EXERCISE INSTRUCTIONS ::
Produce a word-for-word copy of the data that follows, excluding images.

——

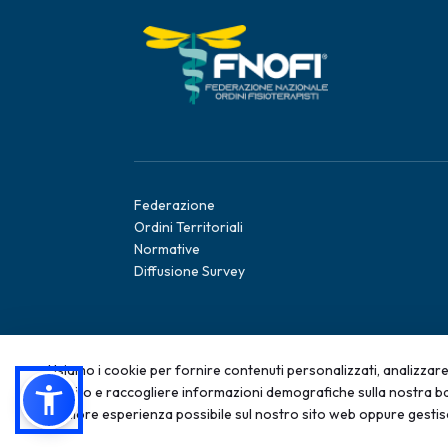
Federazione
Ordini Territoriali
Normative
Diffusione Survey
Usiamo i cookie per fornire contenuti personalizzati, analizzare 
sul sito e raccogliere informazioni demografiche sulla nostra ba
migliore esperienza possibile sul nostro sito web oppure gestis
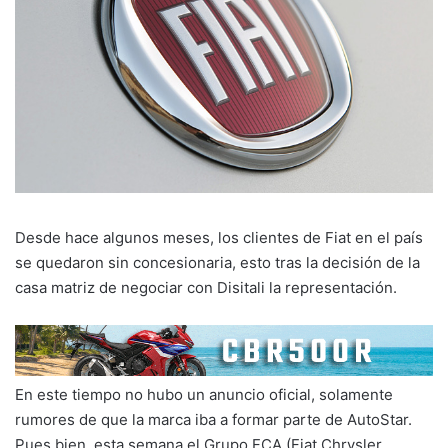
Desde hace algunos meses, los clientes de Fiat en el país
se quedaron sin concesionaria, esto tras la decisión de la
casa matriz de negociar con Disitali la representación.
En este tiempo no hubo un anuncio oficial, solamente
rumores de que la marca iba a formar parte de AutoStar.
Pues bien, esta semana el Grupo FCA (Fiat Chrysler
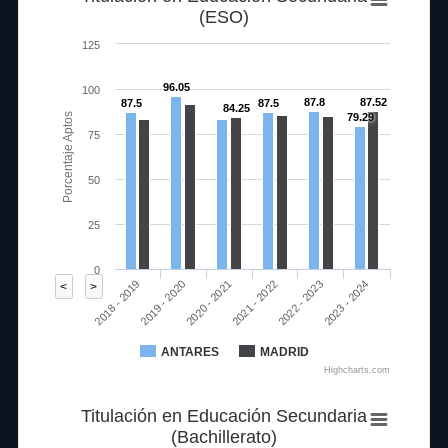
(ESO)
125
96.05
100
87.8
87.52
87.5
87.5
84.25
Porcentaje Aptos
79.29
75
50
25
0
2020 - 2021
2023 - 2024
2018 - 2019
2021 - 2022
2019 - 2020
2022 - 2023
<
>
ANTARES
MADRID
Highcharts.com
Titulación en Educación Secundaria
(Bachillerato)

——

ANSWER BOX ::
Federazione
Ordini Territoriali
Normative
Diffusione Survey
Usiamo i cookie per fornire contenuti personalizzati, analizzare 
sul sito e raccogliere informazioni demografiche sulla nostra ba
migliore esperienza possibile sul nostro sito web oppure gestis
Desde hace algunos meses, los clientes de Fiat en el país
se quedaron sin concesionaria, esto tras la decisión de la
casa matriz de negociar con Disitali la representación.
En este tiempo no hubo un anuncio oficial, solamente
rumores de que la marca iba a formar parte de AutoStar.
Pues bien, esta semana el Grupo FCA (Fiat Chrysler
(ESO)
125
96.05
100
87.8
87.52
87.5
87.5
84.25
Porcentaje Aptos
79.29
75
50
25
0
2020 - 2021
2023 - 2024
2018 - 2019
2021 - 2022
2019 - 2020
2022 - 2023
<
>
ANTARES
MADRID
Highcharts.com
Titulación en Educación Secundaria
(Bachillerato)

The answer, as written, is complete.